Stored data entries
....
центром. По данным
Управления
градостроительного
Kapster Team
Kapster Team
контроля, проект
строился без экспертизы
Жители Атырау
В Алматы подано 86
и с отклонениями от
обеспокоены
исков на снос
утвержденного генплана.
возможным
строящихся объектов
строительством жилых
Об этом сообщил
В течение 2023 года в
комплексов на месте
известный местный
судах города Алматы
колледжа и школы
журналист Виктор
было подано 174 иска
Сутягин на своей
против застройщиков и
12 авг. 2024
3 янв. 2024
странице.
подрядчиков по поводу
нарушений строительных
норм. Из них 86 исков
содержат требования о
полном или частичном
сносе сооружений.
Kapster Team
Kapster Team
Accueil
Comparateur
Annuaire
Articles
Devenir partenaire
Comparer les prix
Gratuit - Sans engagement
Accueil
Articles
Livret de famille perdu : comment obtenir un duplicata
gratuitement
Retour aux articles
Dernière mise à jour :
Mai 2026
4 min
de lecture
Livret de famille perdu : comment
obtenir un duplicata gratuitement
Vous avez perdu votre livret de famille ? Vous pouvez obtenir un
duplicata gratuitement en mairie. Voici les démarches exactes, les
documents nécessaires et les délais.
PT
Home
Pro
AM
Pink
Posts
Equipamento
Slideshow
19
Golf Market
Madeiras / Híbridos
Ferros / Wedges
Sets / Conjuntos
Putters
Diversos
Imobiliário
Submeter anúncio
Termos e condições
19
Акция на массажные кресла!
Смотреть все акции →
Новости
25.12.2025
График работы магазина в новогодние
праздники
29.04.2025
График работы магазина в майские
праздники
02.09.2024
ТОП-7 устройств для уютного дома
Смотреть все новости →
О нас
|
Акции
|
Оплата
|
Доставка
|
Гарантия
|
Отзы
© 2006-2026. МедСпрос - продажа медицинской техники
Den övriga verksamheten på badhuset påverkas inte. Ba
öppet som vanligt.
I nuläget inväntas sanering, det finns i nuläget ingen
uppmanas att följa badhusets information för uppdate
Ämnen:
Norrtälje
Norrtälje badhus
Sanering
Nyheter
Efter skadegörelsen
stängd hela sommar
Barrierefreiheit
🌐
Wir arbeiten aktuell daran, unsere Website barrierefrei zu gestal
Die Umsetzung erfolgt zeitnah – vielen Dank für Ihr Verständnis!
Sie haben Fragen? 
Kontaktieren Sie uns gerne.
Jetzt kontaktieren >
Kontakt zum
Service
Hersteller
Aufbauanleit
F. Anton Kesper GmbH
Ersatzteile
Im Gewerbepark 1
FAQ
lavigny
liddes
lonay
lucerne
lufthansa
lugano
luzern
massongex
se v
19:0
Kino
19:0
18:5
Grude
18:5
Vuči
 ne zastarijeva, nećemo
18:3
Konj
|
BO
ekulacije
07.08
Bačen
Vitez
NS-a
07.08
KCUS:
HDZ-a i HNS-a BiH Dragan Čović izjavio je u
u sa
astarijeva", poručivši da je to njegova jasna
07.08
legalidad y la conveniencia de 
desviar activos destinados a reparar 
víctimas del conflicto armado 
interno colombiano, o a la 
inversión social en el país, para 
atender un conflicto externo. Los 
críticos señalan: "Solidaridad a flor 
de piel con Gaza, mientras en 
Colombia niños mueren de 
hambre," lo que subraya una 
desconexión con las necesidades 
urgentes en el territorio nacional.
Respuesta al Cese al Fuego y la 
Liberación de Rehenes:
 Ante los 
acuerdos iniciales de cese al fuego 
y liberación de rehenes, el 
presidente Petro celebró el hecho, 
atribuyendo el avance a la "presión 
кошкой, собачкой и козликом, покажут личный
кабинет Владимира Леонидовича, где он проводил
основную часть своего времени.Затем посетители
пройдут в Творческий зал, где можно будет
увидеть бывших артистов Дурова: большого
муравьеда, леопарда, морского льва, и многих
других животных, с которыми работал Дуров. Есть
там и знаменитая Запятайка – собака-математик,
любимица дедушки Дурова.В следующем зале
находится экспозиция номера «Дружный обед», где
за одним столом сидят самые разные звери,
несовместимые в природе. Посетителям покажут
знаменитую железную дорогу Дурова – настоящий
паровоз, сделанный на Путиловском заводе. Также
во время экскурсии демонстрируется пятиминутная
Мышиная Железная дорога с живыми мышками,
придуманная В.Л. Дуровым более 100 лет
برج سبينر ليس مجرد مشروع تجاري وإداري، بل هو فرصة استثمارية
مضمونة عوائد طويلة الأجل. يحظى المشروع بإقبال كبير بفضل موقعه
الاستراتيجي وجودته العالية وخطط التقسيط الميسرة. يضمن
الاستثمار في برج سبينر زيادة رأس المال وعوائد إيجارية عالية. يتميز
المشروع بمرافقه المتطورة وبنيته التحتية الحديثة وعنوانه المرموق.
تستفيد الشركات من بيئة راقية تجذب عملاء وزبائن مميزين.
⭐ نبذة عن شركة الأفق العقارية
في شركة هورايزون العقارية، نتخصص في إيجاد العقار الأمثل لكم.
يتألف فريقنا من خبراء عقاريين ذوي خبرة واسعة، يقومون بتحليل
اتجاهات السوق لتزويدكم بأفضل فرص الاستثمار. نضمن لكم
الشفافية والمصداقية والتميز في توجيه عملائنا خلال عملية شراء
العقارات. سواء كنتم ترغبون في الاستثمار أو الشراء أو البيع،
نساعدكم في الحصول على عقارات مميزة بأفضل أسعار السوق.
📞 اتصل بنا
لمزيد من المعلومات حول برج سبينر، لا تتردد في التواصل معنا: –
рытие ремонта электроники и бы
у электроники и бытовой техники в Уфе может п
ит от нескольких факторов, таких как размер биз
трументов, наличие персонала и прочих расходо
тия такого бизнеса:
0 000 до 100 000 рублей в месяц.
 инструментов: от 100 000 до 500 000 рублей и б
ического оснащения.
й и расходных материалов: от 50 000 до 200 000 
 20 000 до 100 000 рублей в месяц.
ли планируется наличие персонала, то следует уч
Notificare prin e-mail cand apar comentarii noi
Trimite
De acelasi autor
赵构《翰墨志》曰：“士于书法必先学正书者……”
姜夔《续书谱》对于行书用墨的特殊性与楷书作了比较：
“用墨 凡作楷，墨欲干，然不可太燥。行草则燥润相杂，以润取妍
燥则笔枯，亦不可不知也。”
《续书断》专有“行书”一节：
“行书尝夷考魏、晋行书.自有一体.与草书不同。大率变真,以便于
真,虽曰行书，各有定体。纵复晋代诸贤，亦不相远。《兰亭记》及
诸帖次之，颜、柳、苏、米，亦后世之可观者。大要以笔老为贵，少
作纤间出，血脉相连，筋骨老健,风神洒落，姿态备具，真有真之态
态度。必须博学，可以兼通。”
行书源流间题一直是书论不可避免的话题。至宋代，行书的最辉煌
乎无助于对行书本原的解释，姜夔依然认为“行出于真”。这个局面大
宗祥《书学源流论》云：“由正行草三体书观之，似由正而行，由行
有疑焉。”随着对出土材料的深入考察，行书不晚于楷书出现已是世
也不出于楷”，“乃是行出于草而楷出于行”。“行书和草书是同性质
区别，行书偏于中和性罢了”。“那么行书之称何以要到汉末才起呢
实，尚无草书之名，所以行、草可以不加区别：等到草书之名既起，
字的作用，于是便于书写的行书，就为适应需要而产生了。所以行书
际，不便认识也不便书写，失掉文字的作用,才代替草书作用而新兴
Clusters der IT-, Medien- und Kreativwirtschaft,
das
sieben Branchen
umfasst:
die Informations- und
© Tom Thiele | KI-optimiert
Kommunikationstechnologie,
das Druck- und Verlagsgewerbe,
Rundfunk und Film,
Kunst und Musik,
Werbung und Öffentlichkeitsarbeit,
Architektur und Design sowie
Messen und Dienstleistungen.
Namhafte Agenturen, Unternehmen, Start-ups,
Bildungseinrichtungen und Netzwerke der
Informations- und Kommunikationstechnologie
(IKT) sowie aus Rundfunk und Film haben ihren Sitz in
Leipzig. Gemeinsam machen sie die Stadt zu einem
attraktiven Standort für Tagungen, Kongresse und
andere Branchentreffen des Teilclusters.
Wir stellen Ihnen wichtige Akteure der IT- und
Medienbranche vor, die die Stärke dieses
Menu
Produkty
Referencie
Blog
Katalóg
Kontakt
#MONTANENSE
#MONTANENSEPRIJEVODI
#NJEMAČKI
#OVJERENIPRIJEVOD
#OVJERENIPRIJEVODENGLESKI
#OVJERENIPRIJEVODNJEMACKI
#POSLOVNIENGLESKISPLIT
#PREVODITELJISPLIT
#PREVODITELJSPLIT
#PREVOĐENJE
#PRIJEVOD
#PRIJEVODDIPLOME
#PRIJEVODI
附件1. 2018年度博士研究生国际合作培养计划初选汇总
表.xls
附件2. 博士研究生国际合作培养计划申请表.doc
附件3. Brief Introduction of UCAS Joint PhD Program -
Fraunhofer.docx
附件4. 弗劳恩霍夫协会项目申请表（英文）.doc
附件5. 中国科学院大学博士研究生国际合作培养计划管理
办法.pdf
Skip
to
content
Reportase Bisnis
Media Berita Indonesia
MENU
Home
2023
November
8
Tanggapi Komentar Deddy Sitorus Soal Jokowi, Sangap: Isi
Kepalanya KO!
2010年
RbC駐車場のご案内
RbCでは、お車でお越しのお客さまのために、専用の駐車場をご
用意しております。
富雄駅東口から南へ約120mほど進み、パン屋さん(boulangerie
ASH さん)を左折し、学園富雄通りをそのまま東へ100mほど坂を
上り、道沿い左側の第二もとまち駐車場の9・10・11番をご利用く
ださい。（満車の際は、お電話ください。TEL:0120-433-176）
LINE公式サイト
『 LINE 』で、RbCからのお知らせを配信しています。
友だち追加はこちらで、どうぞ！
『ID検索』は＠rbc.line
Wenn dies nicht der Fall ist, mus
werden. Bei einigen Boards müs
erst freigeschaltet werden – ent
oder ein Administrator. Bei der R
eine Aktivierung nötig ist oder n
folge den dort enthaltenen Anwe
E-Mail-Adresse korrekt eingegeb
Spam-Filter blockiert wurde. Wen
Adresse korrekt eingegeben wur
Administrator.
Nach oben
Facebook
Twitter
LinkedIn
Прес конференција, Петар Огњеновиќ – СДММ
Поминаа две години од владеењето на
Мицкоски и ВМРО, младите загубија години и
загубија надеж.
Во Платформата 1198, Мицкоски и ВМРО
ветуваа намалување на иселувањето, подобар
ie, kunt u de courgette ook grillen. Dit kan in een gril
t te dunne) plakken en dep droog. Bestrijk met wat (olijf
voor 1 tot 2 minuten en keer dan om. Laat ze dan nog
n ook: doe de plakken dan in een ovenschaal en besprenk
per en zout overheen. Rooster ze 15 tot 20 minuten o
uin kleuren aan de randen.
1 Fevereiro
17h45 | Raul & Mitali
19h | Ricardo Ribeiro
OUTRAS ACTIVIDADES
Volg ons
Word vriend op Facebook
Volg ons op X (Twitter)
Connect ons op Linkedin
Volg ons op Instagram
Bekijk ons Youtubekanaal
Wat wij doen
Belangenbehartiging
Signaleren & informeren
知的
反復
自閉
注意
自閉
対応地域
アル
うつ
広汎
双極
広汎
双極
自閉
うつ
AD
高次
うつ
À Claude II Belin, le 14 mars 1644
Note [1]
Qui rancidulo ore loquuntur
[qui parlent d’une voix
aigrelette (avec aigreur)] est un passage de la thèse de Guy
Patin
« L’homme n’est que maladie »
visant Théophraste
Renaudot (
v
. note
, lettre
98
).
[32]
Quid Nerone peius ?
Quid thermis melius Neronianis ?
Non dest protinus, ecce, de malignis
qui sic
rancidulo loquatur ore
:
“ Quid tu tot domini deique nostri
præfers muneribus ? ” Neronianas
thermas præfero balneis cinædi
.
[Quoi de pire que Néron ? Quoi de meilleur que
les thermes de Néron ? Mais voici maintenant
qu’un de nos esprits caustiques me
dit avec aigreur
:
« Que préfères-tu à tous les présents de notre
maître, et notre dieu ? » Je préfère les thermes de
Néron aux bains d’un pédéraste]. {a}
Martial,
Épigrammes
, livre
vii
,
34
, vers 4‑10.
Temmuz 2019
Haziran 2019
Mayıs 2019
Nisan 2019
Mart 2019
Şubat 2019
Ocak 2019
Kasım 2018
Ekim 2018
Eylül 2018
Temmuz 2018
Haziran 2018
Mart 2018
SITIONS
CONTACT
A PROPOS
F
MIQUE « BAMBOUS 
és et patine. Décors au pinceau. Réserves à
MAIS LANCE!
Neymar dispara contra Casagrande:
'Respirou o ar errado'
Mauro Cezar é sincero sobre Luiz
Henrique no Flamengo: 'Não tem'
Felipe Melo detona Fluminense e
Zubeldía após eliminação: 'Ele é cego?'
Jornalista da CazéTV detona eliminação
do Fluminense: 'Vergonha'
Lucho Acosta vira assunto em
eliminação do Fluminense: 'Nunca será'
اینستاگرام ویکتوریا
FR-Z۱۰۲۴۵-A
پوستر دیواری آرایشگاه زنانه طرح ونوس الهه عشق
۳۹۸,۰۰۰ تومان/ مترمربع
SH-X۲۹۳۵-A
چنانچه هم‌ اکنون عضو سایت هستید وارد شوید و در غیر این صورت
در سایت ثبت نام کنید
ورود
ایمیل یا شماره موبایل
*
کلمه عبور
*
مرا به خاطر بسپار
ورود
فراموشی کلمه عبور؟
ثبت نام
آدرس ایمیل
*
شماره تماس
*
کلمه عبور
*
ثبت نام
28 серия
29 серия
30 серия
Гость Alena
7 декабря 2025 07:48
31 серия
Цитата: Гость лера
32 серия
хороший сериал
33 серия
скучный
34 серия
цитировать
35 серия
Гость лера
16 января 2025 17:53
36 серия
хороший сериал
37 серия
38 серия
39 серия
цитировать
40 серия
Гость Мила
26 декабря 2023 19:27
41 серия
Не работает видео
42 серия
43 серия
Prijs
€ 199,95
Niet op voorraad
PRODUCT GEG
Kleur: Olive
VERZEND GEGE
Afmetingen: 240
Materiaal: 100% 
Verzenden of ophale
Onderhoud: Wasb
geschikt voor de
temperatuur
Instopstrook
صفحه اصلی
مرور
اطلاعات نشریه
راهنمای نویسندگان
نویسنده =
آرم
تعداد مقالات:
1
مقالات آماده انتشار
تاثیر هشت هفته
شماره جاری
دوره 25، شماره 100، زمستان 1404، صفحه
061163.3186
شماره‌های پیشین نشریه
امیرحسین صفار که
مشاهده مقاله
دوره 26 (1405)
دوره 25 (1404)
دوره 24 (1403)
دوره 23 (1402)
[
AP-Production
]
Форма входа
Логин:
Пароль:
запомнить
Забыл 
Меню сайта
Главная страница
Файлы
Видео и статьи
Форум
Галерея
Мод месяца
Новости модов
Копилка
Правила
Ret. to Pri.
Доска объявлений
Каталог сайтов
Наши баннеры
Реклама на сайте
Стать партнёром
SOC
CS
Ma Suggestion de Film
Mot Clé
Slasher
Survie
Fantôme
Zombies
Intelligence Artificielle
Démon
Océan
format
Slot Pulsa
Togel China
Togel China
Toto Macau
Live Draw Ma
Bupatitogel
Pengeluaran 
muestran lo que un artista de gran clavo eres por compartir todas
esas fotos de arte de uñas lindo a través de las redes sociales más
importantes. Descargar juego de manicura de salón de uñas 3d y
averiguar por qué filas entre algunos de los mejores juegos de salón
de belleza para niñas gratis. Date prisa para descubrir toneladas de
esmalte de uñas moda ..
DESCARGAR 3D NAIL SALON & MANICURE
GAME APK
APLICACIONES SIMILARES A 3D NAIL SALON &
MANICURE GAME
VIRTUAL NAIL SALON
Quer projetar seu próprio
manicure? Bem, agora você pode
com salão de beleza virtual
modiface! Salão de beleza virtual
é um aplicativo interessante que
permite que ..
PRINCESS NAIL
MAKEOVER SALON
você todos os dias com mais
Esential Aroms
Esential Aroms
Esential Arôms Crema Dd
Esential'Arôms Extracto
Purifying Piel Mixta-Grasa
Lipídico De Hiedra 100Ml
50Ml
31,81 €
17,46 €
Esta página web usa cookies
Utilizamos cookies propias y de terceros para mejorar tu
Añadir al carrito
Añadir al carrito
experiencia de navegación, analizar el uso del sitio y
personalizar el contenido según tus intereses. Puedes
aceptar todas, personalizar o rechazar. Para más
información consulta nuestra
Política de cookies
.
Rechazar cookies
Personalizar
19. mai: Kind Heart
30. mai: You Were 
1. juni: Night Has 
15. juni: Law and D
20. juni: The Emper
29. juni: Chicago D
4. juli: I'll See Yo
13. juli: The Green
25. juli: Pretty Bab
....
[THE TASK]:
Count the lines of the data that contain the word "загубија", and give only that number.

[SOLUTION FOR THIS EXERCISE]:
2